Tutti hanno più o meno creduto di avere una patria, di riposarsi su un sicuro fondamento. Il moderno nel suo svolgersi ha mostrato quanto tutto ciò sia provvisorio. Viviamo in un mondo caratterizzato da un’estrema mobilità. In questo senso siamo divenuti l’un l’altro stranieri. Non per questo dobbiamo rimanere estranei. Al contrario, l’incontro rivela quello che ci accomuna, non foss’altro che la semplice volontà di capirci, il piacere dello stare insieme. Senza voracità. Nell’incontro l’altro deve essere lasciato essere: non può essere divorato. Ma aprirsi all’altro non significa spogliarsi della propria identità. Se cancelliamo quel che siamo non possiamo reciprocamente riconoscerci. Chi riconoscerebbe chi? Lo stesso si deve dire dell’incontro tra il credente e il non credente. Il vero credente non impone una verità, ma con il suo agire indica una strada. E dal non credente impara: comprende che si può vivere bene senza Dio. Ma lo comprende come lo può paradossalmente comprendere uno che crede. È lo stesso Dio che concede la possibilità di non credere. “L’uomo non è solo capax Dei, capace di Dio, ma è anche ‘capace’ di dire no e di vivere senza di lui. Anche questo canta la grandezza di Dio che ha creato un uomo, una creatura, senza imporsi a essa e senza costringerla a riconoscerle colui che l’ha voluta e plasmata” (Enzo Bianchi). Certo, il non credente non si pensa così – né mai lo potrebbe. Il credente tuttavia può ravvisare anche in chi non crede un gesto, una via inattesa e segreta della grazia. La fede è dono e insieme enigma (Esodo 17,7).
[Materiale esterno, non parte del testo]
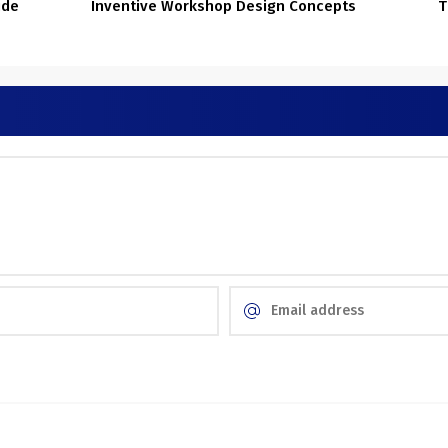
ide
Inventive Workshop Design Concepts
T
D’altra parte, nella Bibbia il pericolo vero non viene da chi non crede, ma da chi sostituisce Dio con i suoi simulacri. Spesso quello che a prima vista può sembrare altamente cristiano non lo è, anche se di per sé è utile e buono. Il cristiano deve sapere ascoltare la voce dell’altro. Quel che allora è da fare è camminare insieme, saper mutare il transito in dimora. È questo il senso profondo e nascosto del racconto di Emmaus. Due discepoli sono in cammino. Gesù si accosta loro ed essi non lo riconoscono. Parlano di lui senza saperlo. Arrivati al villaggio, Gesù si congeda da loro come uno che deve andare più lontano. Essi insistono perché si fermi. È sera. Quando si siedono a tavola Gesù spezza il pane. Ma cosa questo può significare davvero? Per un non credente quel che accade a Emmaus non è il rivelarsi di Gesù come Dio o di Dio in Gesù ma è il reciproco incontrarsi degli uomini nella scoperta della loro comune fragilità. Nella fractio panis, nella “condivisione”, gli uomini reciprocamente si affidano. Siamo stranieri sulla terra. Non è importante la meta, ma lo stare per via. Bisogna saper camminare insieme. Bisogna anche saper sostare: rendersi gli uno sostegno degli altri. Per tutti, infatti, cala la sera (S. Natoli, Dizionario dei vizi e delle virtù, Feltrinelli, Milano 1996, pp. 14-16).